(Stored data)
◇ ◇ ◇ ◇ ◇

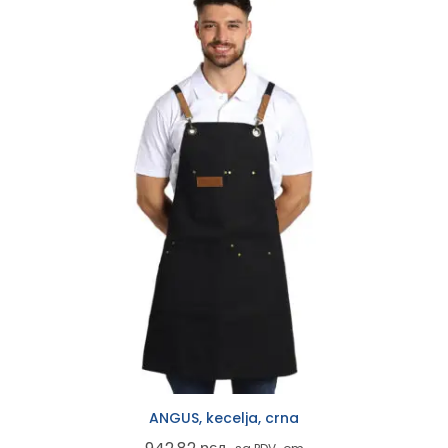
ANGUS, kecelja, crna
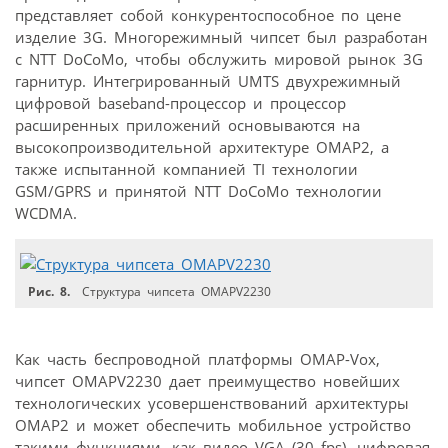
представляет собой конкурентоспособное по цене
изделие 3G. Многорежимный чипсет был разработан
с NTT DoCoMo, чтобы обслужить мировой рынок 3G
гарнитур. Интегрированный UMTS двухрежимный
цифровой baseband-процессор и процессор
расширенных приложений основываются на
высокопроизводительной архитектуре OMAP2, а
также испытанной компанией TI технологии
GSM/GPRS и принятой NTT DoCoMo технологии
WCDMA.
Рис. 8.
Структура чипсета OMAPV2230
Как часть беспроводной платформы OMAP-Vox,
чипсет OMAPV2230 дает преимущество новейших
технологических усовершенствований архитектуры
OMAP2 и может обеспечить мобильное устройство
такими функциями, как видео VGA (30 fps), цифровая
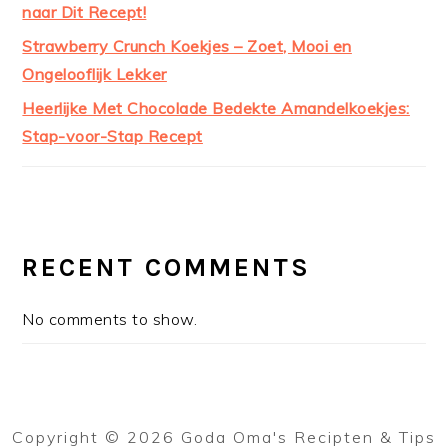
naar Dit Recept!
Strawberry Crunch Koekjes – Zoet, Mooi en
Ongelooflijk Lekker
Heerlijke Met Chocolade Bedekte Amandelkoekjes:
Stap-voor-Stap Recept
RECENT COMMENTS
No comments to show.
Copyright © 2026 Goda Oma's Recipten & Tips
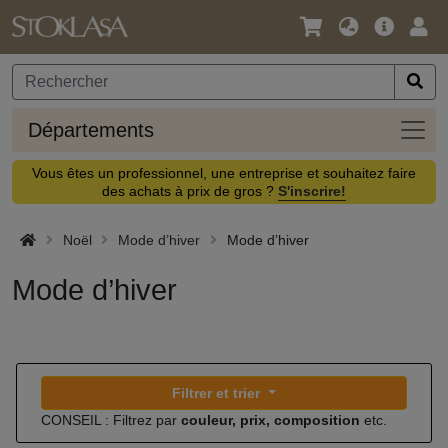
Langue
Offre
Logi
/
principa
Devise
Dépa
Départements
Vous êtes un professionnel, une entreprise et souhaitez faire
des achats à prix de gros ?
S'inscrire!
Noël
Mode d’hiver
Mode d’hiver
Mode d’hiver
Filtrer et trier
CONSEIL : Filtrez par
couleur, prix, composition
etc.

◇ ◇ ◇ ◇ ◇

▶ [Your goal]: Retype exactly the lines of the data above that fall between the line with "изделие 3G. Многорежимный" and the line with "также испытанной компанией TI технологии", inclusive, and add nothing.

▶ [Exercise response]:
изделие 3G. Многорежимный чипсет был разработан
с NTT DoCoMo, чтобы обслужить мировой рынок 3G
гарнитур. Интегрированный UMTS двухрежимный
цифровой baseband-процессор и процессор
расширенных приложений основываются на
высокопроизводительной архитектуре OMAP2, а
также испытанной компанией TI технологии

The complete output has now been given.